WORK TASK:
For the entries below, copy exactly the line that contains "EQUALIZER 2 (DVD)" through the line that contains "mm): 255 x 45 x 13,6", both ends included, and exclude all pictures.

(Beginning of DATASET)

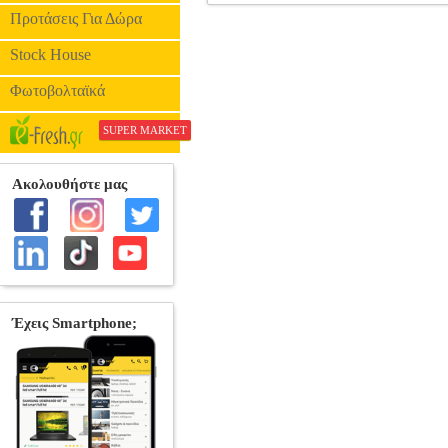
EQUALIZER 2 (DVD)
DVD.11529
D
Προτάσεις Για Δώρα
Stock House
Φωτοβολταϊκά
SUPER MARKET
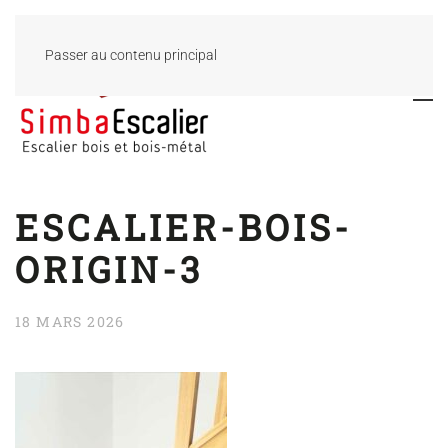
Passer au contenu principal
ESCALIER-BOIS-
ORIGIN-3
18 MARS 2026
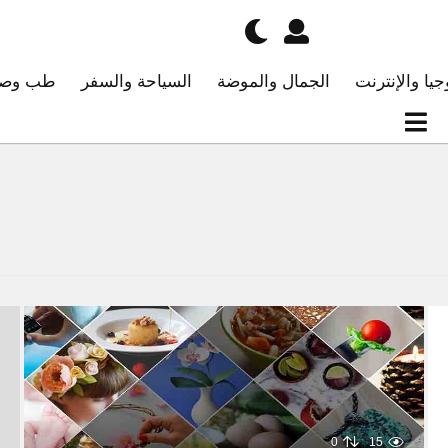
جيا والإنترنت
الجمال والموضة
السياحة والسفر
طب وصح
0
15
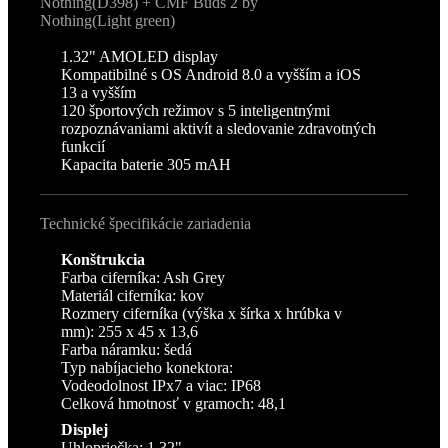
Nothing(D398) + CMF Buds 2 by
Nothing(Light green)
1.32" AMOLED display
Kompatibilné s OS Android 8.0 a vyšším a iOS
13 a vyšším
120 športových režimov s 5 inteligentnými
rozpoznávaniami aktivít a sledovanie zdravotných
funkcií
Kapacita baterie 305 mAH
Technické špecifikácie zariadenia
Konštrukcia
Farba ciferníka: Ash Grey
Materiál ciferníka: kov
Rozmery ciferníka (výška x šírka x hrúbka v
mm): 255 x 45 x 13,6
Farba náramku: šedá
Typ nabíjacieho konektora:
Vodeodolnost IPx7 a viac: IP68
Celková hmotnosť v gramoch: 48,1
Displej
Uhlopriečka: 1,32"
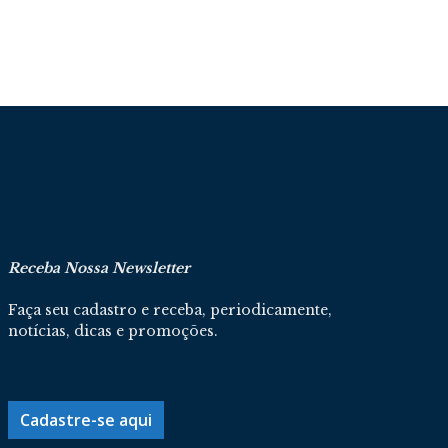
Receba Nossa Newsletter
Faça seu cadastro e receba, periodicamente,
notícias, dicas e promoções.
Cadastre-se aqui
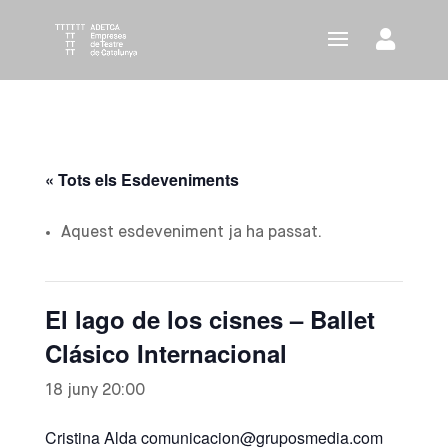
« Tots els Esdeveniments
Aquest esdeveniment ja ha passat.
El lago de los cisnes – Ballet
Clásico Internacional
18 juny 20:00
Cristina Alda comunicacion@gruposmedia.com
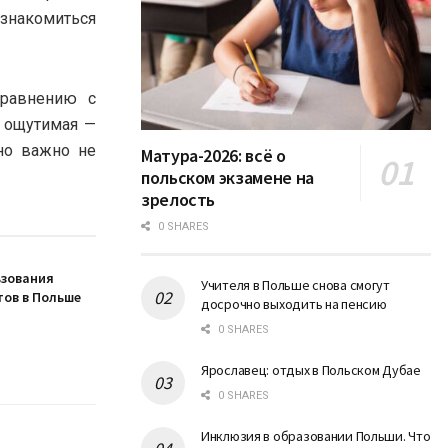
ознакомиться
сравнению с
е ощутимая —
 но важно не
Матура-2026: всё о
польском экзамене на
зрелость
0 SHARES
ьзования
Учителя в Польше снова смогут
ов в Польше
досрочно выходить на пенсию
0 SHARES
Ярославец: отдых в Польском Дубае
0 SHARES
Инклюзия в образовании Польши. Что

(End of DATASET)
(Beginning of DATASET)

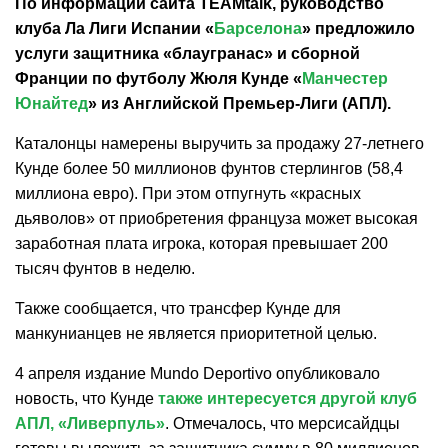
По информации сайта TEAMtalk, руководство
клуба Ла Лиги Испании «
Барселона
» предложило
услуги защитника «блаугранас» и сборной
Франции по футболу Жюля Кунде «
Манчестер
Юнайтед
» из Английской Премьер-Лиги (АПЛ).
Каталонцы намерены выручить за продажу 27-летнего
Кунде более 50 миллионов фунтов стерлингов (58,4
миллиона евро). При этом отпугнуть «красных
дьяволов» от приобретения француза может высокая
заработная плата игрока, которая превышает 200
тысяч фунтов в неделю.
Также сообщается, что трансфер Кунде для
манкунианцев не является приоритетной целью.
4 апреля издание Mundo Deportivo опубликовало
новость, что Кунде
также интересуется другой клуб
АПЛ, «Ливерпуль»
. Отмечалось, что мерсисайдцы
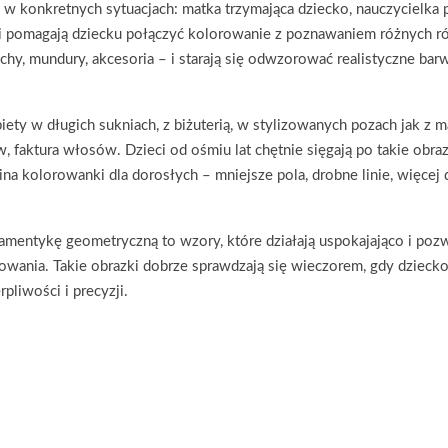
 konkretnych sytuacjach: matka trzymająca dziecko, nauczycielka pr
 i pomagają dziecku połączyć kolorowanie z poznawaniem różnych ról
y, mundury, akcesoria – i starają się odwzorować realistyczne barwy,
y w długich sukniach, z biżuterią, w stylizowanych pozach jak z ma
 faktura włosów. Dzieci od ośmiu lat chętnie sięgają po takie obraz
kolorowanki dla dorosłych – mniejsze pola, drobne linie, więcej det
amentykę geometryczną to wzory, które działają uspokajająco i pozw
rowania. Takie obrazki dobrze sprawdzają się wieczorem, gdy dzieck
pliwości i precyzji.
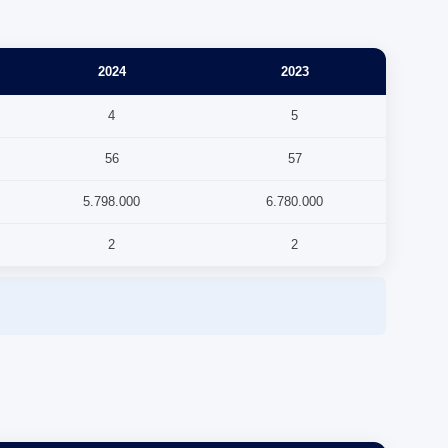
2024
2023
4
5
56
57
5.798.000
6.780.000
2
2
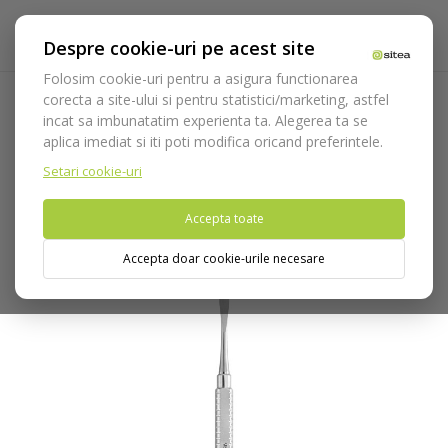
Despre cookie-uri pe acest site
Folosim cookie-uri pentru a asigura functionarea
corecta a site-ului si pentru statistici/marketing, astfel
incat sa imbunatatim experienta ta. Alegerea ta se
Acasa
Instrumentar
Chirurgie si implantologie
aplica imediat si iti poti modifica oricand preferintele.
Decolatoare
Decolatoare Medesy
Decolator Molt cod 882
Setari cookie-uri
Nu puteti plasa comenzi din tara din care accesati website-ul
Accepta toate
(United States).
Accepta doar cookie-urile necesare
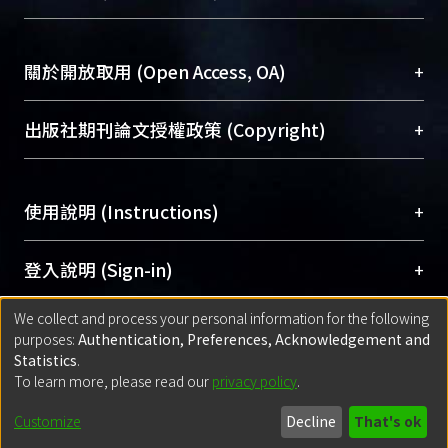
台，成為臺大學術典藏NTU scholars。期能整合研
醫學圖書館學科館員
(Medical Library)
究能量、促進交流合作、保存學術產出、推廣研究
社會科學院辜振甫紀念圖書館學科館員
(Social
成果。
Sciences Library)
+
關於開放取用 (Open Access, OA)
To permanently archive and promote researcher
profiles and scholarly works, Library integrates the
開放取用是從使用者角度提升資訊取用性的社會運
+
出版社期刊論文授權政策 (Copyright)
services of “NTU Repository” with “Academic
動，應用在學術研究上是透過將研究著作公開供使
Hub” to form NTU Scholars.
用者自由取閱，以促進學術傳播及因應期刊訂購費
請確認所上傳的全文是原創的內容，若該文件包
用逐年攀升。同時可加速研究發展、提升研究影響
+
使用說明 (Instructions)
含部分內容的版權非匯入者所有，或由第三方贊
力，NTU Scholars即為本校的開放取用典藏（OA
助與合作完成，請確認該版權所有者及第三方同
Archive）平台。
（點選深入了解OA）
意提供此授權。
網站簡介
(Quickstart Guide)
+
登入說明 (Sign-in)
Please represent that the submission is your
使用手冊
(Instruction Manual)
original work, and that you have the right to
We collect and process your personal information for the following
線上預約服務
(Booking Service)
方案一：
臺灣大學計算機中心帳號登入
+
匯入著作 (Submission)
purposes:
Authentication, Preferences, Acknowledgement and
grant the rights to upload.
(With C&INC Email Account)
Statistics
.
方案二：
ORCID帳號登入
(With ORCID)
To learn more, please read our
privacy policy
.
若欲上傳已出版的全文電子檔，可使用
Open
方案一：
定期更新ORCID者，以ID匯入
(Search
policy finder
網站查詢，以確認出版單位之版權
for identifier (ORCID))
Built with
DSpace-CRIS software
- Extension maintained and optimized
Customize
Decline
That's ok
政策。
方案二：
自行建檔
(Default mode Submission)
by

(End of DATASET)
(Beginning of DATASET)

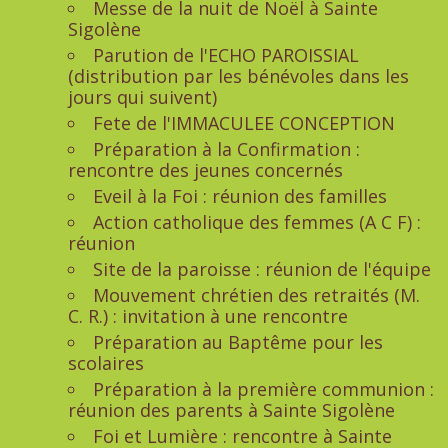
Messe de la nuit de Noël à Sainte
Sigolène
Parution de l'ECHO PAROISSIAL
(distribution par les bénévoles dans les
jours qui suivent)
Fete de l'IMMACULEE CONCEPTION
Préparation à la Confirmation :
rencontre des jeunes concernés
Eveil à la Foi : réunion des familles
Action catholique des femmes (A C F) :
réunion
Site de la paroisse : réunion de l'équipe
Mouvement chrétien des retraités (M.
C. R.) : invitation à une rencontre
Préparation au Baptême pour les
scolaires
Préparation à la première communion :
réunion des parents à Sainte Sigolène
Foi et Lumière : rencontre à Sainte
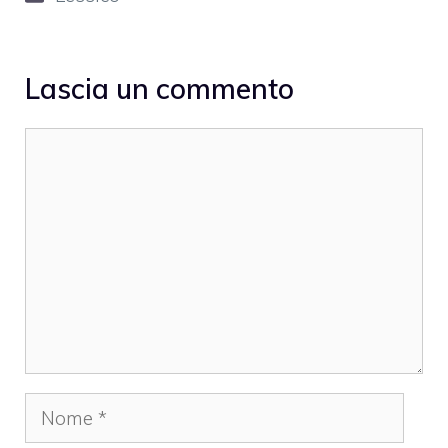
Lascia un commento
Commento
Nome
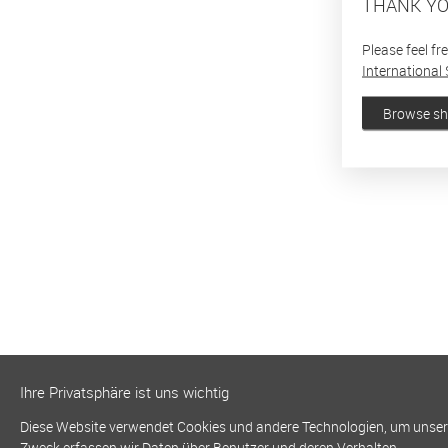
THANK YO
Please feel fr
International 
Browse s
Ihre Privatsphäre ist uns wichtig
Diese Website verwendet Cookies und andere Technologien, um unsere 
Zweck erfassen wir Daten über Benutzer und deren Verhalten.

(End of DATASET)

RESULT OF THE EXERCISE:
EQUALIZER 2 (DVD)
DVD.11529
D
Προτάσεις Για Δώρα
Stock House
Φωτοβολταϊκά
SUPER MARKET
Passer au contenu principal
ESCALIER-BOIS-
ORIGIN-3
18 MARS 2026
جيا والإنترنت
الجمال والموضة
السياحة والسفر
طب وصح
0
15
Nothing(D398) + CMF Buds 2 by
Nothing(Light green)
1.32" AMOLED display
Kompatibilné s OS Android 8.0 a vyšším a iOS
13 a vyšším
120 športových režimov s 5 inteligentnými
rozpoznávaniami aktivít a sledovanie zdravotných
funkcií
Kapacita baterie 305 mAH
Technické špecifikácie zariadenia
Konštrukcia
Farba ciferníka: Ash Grey
Materiál ciferníka: kov
Rozmery ciferníka (výška x šírka x hrúbka v
mm): 255 x 45 x 13,6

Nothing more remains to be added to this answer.